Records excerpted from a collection
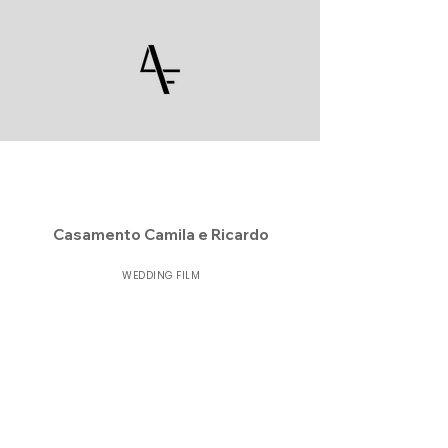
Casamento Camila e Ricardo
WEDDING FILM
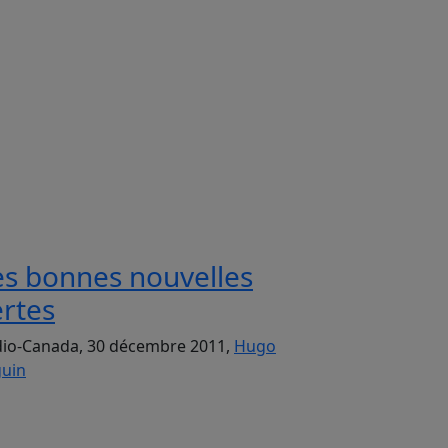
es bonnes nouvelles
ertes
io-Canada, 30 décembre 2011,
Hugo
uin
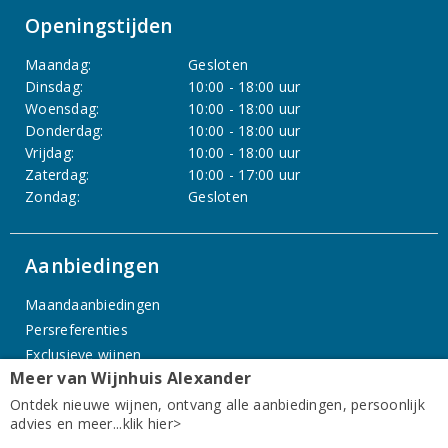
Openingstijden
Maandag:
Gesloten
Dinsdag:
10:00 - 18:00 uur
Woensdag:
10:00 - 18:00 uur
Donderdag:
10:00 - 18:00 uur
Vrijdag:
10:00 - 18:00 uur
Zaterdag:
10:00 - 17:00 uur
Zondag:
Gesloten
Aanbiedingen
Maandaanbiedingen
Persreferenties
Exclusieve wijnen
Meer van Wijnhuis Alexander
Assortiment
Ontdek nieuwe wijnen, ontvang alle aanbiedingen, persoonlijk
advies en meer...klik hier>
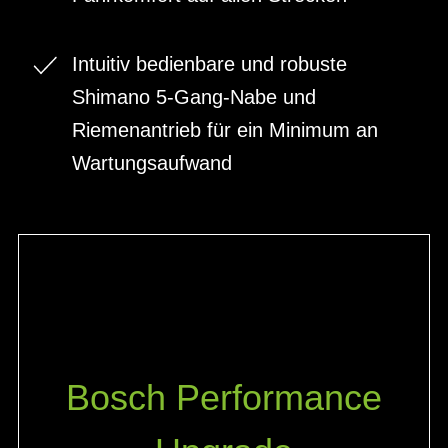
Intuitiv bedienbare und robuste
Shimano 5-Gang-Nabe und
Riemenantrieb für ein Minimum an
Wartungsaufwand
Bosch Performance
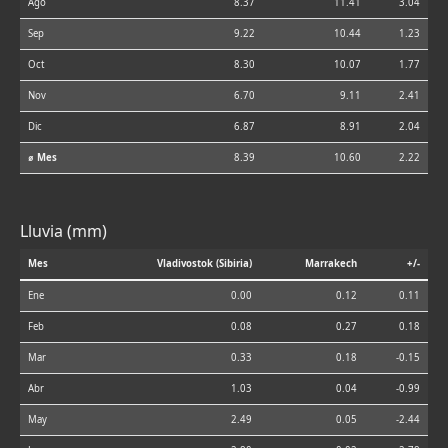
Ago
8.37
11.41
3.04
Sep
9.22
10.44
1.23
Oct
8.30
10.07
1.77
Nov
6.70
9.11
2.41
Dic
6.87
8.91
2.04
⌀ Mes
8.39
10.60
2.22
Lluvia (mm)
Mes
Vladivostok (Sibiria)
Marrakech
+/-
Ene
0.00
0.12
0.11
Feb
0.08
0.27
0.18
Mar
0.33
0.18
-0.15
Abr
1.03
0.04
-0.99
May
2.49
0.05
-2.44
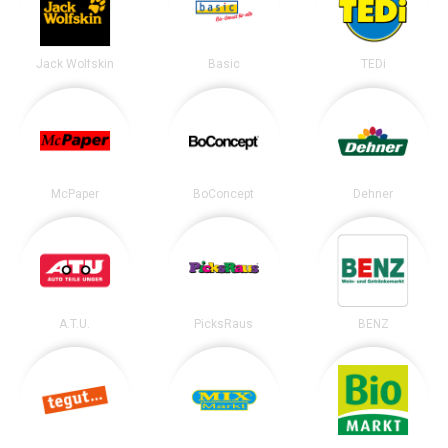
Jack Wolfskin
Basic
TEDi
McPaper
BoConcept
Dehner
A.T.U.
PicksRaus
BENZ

What this task involves: Please go through the data above and copy every line that has the word "wijnen".

Final answer:
Exclusieve wijnen
Ontdek nieuwe wijnen, ontvang alle aanbiedingen, persoonlijk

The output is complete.